Saturday, June 28, 2003

Cue X-Files Music...

First, I missed my usually Thursday update because I was spending the day at Six Flags Worlds of Adventure. Someday I'll write about my love for roller coasters...In the mean time, check out my buddy Mike's excellent site about my local Six Flags.

Anyways, I recently started reading Nick Cook's somewhat odd book The Hunt For Zero Point, where Cook, a former writer for Jane's Defense Weekly tracks a thin trail of evidence that the U.S. government has been developing anti-gravity technology since the 1950s. Needless to say, I am not reading this book for it's factual value. Much like George Cloony's recent movie Confessions of a Dangerous Mind, the fun is in not knowing what, if any of the book is true. It's almost like watching one of those wacky cartoons on Cartoon Network; the farce is entertaining.

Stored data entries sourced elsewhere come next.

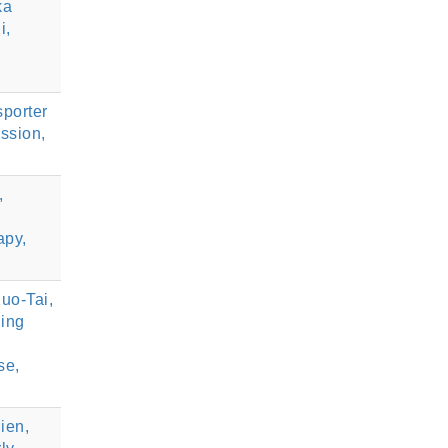
ka
i,
porter
ssion,
,
apy,
uo-Tai,
ing
se,
ien,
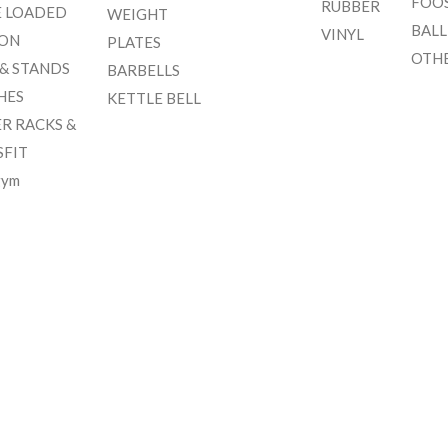
FOO
RUBBER
E LOADED
WEIGHT
BALL
VINYL
ION
PLATES
OTH
 & STANDS
BARBELLS
HES
KETTLE BELL
R RACKS &
SFIT
gym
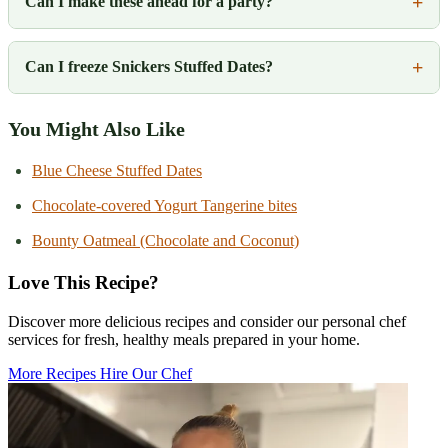
Can I make these ahead for a party?
Can I freeze Snickers Stuffed Dates?
You Might Also Like
Blue Cheese Stuffed Dates
Chocolate-covered Yogurt Tangerine bites
Bounty Oatmeal (Chocolate and Coconut)
Love This Recipe?
Discover more delicious recipes and consider our personal chef
services for fresh, healthy meals prepared in your home.
More Recipes
Hire Our Chef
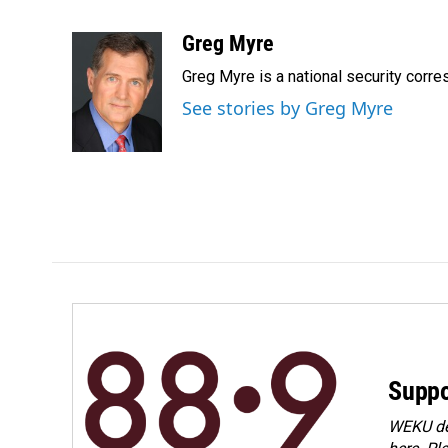
F
L
E
a
i
m
c
n
a
Greg Myre
e
k
i
Greg Myre is a national security corre
b
e
l
o
d
See stories by Greg Myre
o
I
k
n
Suppo
WEKU dep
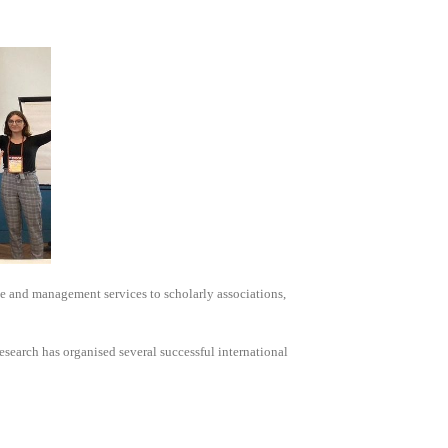
e and management services to scholarly associations,
search has organised several successful international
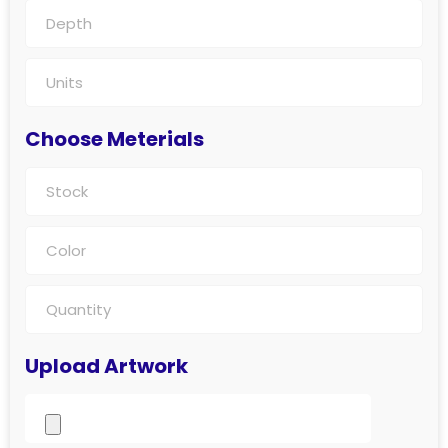
Choose Meterials
Upload Artwork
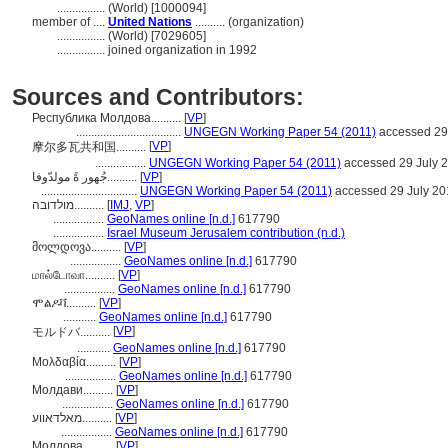
................
(World) [1000094]
member of ....
United Nations
.......... (organization)
................
(World) [7029605]
................
joined organization in 1992
Sources and Contributors:
Республика Молдова..........
[
VP
]
...................................
UNGEGN Working Paper 54 (2011)
accessed 29
[
VP
]
摩尔多瓦共和国..........
.................
UNGEGN Working Paper 54 (2011)
accessed 29 July 
جُهور ةً مولدّوفا..........
[
VP
]
................................
UNGEGN Working Paper 54 (2011)
accessed 29 July 20
מולדובה..........
[
IMJ
,
VP
]
.................
GeoNames online [n.d.]
617790
.................
Israel Museum Jerusalem contribution (n.d.)
მოლდოვა..........
[
VP
]
.................
GeoNames online [n.d.]
617790
மால்டோவா..........
[
VP
]
.................
GeoNames online [n.d.]
617790
ሞልዶቫ..........
[
VP
]
...........
GeoNames online [n.d.]
617790
[
VP
]
モルドバ..........
...........
GeoNames online [n.d.]
617790
Μολδαβία..........
[
VP
]
.................
GeoNames online [n.d.]
617790
Молдави..........
[
VP
]
.................
GeoNames online [n.d.]
617790
מאלדאווע..........
[
VP
]
.................
GeoNames online [n.d.]
617790
Молдова..........
[
VP
]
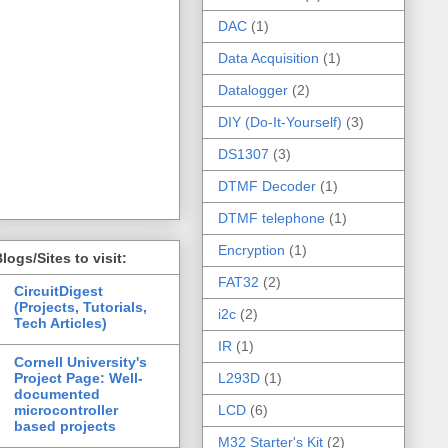
DAC
(1)
Data Acquisition
(1)
Datalogger
(2)
DIY (Do-It-Yourself)
(3)
DS1307
(3)
DTMF Decoder
(1)
DTMF telephone
(1)
Encryption
(1)
logs/Sites to visit:
FAT32
(2)
CircuitDigest
(Projects, Tutorials,
i2c
(2)
Tech Articles)
IR
(1)
Cornell University's
Project Page: Well-
L293D
(1)
documented
microcontroller
LCD
(6)
based projects
M32 Starter's Kit
(2)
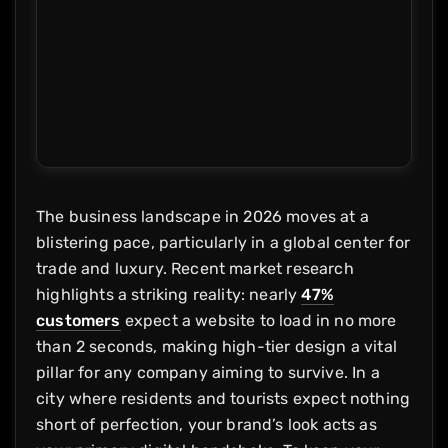
The business landscape in 2026 moves at a
blistering pace, particularly in a global center for
trade and luxury. Recent market research
highlights a striking reality: nearly
47%
customers
expect a website to load in no more
than 2 seconds, making high-tier design a vital
pillar for any company aiming to survive. In a
city where residents and tourists expect nothing
short of perfection, your brand’s look acts as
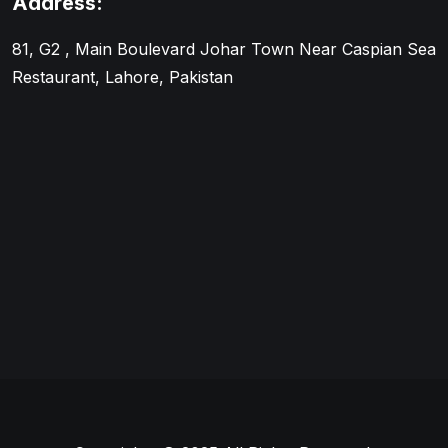
Address:
81, G2 , Main Boulevard Johar Town Near Caspian Sea
Restaurant, Lahore, Pakistan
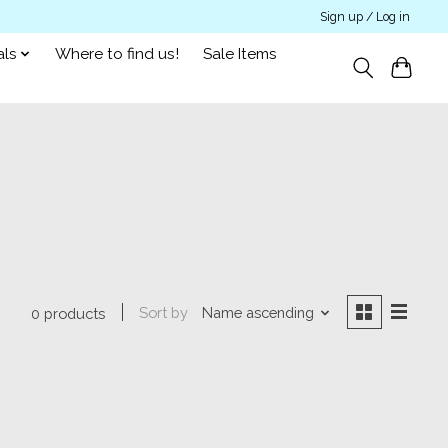
Sign up / Log in
als
Where to find us!
Sale Items
Sort by
Name ascending
0 products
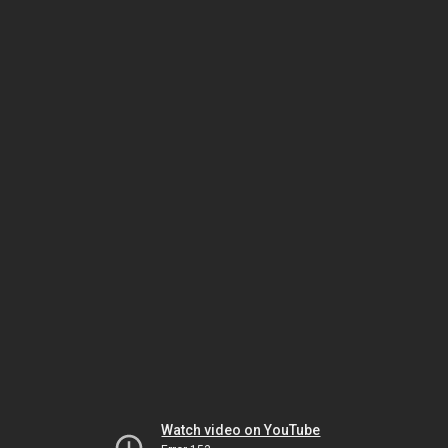
Watch video on YouTube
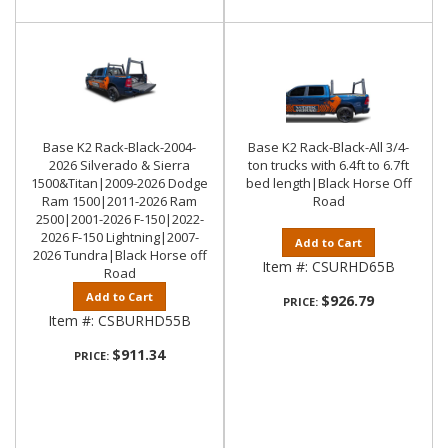
Base K2 Rack-Black-2004-
Base K2 Rack-Black-All 3/4-
2026 Silverado & Sierra
ton trucks with 6.4ft to 6.7ft
1500&Titan|2009-2026 Dodge
bed length|Black Horse Off
Ram 1500|2011-2026 Ram
Road
2500|2001-2026 F-150|2022-
2026 F-150 Lightning|2007-
Add to Cart
2026 Tundra|Black Horse off
Item #:
CSURHD65B
Road
Add to Cart
$926.79
PRICE:
Item #:
CSBURHD55B
$911.34
PRICE:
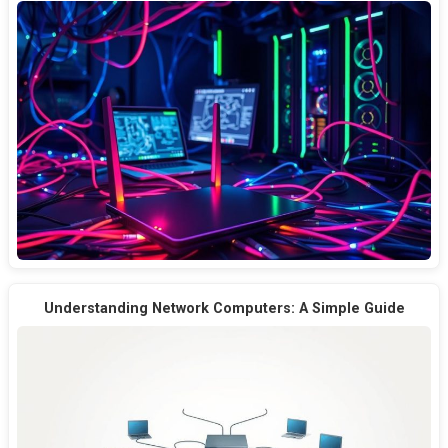
Understanding Network Computers: A Simple Guide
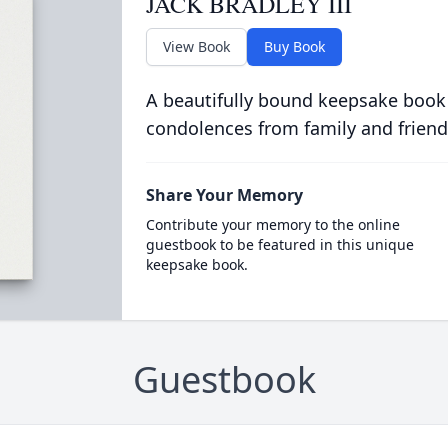
JACK BRADLEY III
View Book
Buy Book
A beautifully bound keepsake book
condolences from family and friend
Share Your Memory
Contribute your memory to the online
guestbook to be featured in this unique
keepsake book.
Guestbook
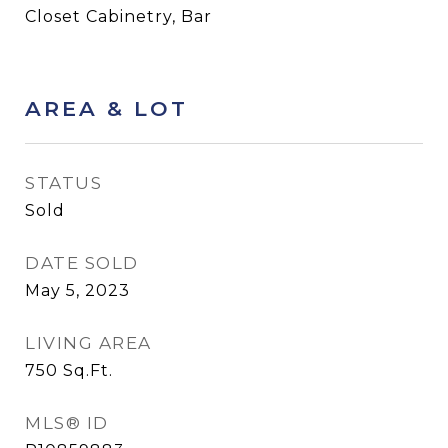
Closet Cabinetry, Bar
AREA & LOT
STATUS
Sold
DATE SOLD
May 5, 2023
LIVING AREA
750
Sq.Ft.
MLS® ID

In between the odd first-person "poor detective novel" writing, unverifable claims, wacky suppositions, and bad science, Cook does have a few interesting points. For example, Lockheed's Skunk Works, the secretive division responsible for such exotic birds as the U-2, the SR-71, and the F-117 Stealth Fighter has been remarkably silent on it's activities for the last 20 years. What exactly have they been up to? Four thousand people work for the Skunk Works, which recieves something near to billion a year for government work. What have they been doing? One guess is the "Aurora", a hypersonic spy plane. Whatever it is, I'm guessing the coolness factor is off the charts.